Emerging growth company ☐
If an emerging growth company, indicate by check mark if the registrant has elected not to use the extended transition period for complying with any new or revised financial accounting standards provided pursuant to Section 13(a) of the Exchange Act. ☐
Item 5.02. Departure of Directors or Certain Officers; Election of Directors; Appointment of Certain Officers; Compensatory Arrangements of Certain Officers.
As further discussed below in Item 5.07, on June 6, 2025, at the 2025 Annual Meeting of Stockholders (the “Annual Meeting”) of Surgery Partners, Inc. (the “Company”), the stockholders of the Company approved the Company’s 2025 Omnibus Incentive Plan (the “2025 Plan”).
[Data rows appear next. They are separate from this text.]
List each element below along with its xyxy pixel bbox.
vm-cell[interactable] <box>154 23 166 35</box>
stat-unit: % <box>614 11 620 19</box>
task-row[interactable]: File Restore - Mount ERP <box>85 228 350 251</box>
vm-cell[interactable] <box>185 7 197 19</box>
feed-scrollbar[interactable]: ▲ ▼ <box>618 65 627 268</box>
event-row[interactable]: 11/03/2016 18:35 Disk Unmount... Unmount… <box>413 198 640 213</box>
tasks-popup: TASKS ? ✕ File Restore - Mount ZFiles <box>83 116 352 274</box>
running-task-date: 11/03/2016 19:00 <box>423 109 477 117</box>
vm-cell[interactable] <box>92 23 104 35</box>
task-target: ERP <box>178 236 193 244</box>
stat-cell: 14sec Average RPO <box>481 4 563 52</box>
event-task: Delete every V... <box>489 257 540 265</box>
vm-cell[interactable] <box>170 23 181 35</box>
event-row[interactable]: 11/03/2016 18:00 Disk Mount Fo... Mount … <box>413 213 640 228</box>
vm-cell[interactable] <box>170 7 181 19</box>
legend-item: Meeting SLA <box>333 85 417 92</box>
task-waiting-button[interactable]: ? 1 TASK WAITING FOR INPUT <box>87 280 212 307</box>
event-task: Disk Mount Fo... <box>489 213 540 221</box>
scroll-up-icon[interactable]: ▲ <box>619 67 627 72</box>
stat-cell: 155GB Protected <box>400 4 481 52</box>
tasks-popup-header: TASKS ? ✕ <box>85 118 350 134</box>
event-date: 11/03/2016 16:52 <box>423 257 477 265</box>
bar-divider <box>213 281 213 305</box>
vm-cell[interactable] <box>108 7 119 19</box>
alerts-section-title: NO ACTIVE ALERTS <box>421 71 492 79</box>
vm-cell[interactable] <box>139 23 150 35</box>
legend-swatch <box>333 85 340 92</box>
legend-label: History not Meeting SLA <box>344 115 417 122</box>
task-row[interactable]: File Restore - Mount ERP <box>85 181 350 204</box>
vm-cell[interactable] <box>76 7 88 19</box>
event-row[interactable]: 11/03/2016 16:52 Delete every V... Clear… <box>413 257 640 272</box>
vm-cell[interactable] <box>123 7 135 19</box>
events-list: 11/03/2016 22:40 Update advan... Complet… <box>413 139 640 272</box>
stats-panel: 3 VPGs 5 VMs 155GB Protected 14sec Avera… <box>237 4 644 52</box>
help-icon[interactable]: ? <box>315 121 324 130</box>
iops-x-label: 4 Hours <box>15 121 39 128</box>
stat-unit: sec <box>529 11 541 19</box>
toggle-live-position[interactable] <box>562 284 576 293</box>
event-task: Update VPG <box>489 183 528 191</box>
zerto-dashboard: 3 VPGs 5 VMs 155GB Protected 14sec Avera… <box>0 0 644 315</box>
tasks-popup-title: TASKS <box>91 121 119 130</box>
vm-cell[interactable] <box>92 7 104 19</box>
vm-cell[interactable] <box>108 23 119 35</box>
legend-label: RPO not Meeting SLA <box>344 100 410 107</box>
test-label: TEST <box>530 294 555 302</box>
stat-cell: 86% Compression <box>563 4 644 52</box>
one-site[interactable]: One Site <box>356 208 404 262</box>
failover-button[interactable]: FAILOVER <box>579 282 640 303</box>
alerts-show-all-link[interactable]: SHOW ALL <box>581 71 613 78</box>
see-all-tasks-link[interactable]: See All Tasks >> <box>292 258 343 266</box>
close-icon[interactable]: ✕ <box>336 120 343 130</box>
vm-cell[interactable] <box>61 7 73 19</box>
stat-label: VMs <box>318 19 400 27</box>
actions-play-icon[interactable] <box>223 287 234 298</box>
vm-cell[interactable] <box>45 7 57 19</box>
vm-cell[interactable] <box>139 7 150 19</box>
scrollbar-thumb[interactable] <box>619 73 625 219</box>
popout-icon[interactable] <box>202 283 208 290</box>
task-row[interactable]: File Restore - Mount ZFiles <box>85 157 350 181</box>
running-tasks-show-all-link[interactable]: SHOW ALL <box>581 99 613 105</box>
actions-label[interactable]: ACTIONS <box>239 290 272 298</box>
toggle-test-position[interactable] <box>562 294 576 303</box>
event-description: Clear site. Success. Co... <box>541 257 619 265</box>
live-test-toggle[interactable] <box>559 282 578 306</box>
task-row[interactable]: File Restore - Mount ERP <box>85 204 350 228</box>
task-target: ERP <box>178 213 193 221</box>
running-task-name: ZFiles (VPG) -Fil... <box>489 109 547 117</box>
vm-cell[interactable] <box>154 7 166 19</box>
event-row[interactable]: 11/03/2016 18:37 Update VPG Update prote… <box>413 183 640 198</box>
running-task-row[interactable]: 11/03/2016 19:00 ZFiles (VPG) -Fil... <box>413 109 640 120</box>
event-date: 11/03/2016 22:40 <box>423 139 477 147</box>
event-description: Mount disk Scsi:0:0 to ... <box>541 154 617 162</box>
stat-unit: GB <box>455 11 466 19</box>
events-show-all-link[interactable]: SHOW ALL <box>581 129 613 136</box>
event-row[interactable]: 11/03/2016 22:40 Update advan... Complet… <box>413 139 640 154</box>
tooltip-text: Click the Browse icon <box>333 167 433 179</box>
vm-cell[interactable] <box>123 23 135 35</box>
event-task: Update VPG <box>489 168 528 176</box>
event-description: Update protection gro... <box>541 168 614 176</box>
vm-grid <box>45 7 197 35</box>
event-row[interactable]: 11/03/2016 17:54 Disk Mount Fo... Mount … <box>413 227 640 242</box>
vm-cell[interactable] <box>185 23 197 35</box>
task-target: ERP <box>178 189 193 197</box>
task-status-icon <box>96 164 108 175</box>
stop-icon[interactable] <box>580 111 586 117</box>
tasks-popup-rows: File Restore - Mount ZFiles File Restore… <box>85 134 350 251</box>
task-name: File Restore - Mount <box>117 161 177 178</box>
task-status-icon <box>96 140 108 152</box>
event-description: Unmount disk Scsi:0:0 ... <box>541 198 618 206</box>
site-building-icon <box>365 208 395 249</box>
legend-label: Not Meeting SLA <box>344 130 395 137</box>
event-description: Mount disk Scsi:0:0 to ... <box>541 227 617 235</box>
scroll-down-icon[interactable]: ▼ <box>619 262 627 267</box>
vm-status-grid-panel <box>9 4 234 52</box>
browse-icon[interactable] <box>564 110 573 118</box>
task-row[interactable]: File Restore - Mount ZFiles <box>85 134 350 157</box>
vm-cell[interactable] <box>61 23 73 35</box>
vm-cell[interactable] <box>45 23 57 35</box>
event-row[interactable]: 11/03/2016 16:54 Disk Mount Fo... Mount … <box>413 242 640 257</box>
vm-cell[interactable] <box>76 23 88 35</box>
The material features of the 2025 Plan are described in Proposal No. 3 of the Company’s Definitive Proxy Statement on Schedule 14A filed with the Securities and Exchange Commission (the “SEC”) on April 24, 2025 (the “Proxy Statement”), which description is incorporated herein by reference. The description of the 2025 Plan incorporated herein by reference is qualified in its entirety by the text of the 2025 Plan, a copy of which is filed as Exhibit 10 to this report and incorporated herein by reference.
Item 5.07 Submission of Matters to a Vote of Security Holders
On June 6, 2025, the Company held its Annual Meeting. As of the close of business on April 8, 2025, the record date for the Annual Meeting (the “Record Date”), 128,192,739 shares of the Company’s common stock were outstanding and entitled to vote.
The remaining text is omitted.